In this article, I want to talk about one of the most classic tree data structure questions.
It is also a very popular question during coding interviews.
Checking whether a binary tree is balanced or not.
I still remember very well that this was the first question I got asked during my first internship phone interview in my life.
Alright, before jumping right into the problem, I am going to assume you have some basic knowledge of data structures (specifically trees), analysis of algorithms, and recursion. If any of these topics are missing, I highly recommend filling in these gaps before proceeding.

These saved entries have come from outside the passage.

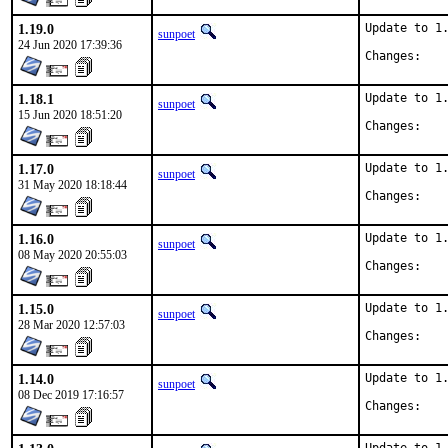
1.19.0
Update to 1.
sunpoet
24 Jun 2020 17:39:36
Chan
1.18.1
Update to 1.
sunpoet
15 Jun 2020 18:51:20
Chan
1.17.0
Update to 1.
sunpoet
31 May 2020 18:18:44
Chan
1.16.0
Update to 1.
sunpoet
08 May 2020 20:55:03
Chan
1.15.0
Update to 1.
sunpoet
28 Mar 2020 12:57:03
Chan
1.14.0
Update to 1.
sunpoet
08 Dec 2019 17:16:57
Chan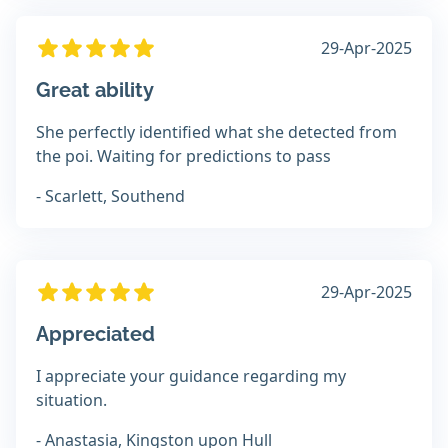
29-Apr-2025
Great ability
She perfectly identified what she detected from
the poi. Waiting for predictions to pass
- Scarlett, Southend
29-Apr-2025
Appreciated
I appreciate your guidance regarding my
situation.
- Anastasia, Kingston upon Hull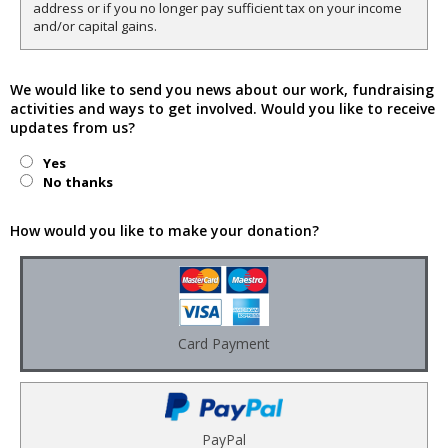
address or if you no longer pay sufficient tax on your income
and/or capital gains.
We would like to send you news about our work, fundraising
activities and ways to get involved. Would you like to receive
updates from us?
Yes
No thanks
How would you like to make your donation?
Card Payment
PayPal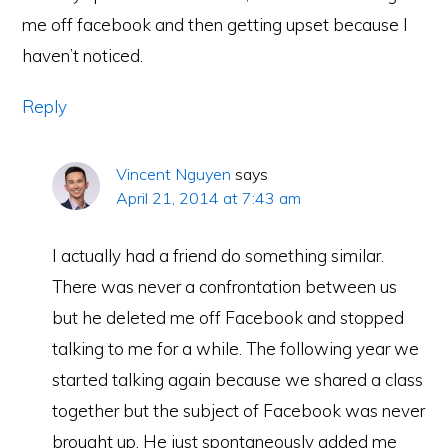
me off facebook and then getting upset because I
haven’t noticed.
Reply
Vincent Nguyen
says
April 21, 2014 at 7:43 am
I actually had a friend do something similar.
There was never a confrontation between us
but he deleted me off Facebook and stopped
talking to me for a while. The following year we
started talking again because we shared a class
together but the subject of Facebook was never
brought up. He just spontaneously added me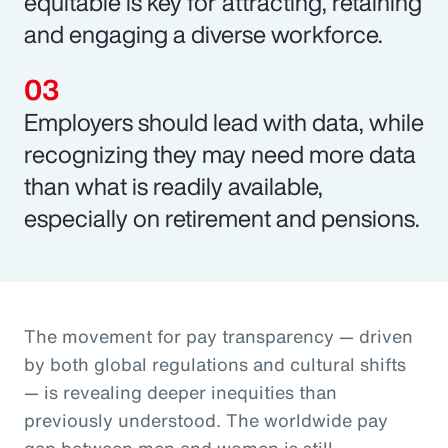
equitable is key for attracting, retaining
and engaging a diverse workforce.
Employers should lead with data, while
recognizing they may need more data
than what is readily available,
especially on retirement and pensions.
The movement for pay transparency — driven
by both global regulations and cultural shifts
— is revealing deeper inequities than
previously understood. The worldwide pay
gap between men and women is still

First: The Definition of a Balanced Tree
The definition of a balanced tree is as follows:
A binary tree is balanced if for each node in the tree, the difference between the height of the right subtree and the left subtree is at most one.
Let’s look at some examples of balanced and unbalanced trees.
Second: Coming up with an Answer
Whenever I am faced with any tree data structure problem, the first thing I think about is to see if I can solve this problem recursively.
The reason is, tree data structures lend themselves very well to recursive solutions because, unlike python lists which have linear structures, trees have hierarchical structures.
It also turns out that if the problem actually has a recursive solution, this solution will be very simple and can possibly be just a few lines of code.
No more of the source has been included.